■ **THE TASK**
Extract the records below word for word and ignore the images.

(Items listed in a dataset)
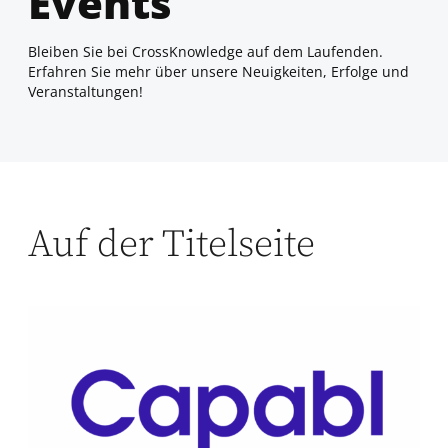
Events
Bleiben Sie bei CrossKnowledge auf dem Laufenden.
Erfahren Sie mehr über unsere Neuigkeiten, Erfolge und
Veranstaltungen!
Auf der Titelseite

■ **WRITTEN ANSWER**
Events
Bleiben Sie bei CrossKnowledge auf dem Laufenden.
Erfahren Sie mehr über unsere Neuigkeiten, Erfolge und
Veranstaltungen!
Auf der Titelseite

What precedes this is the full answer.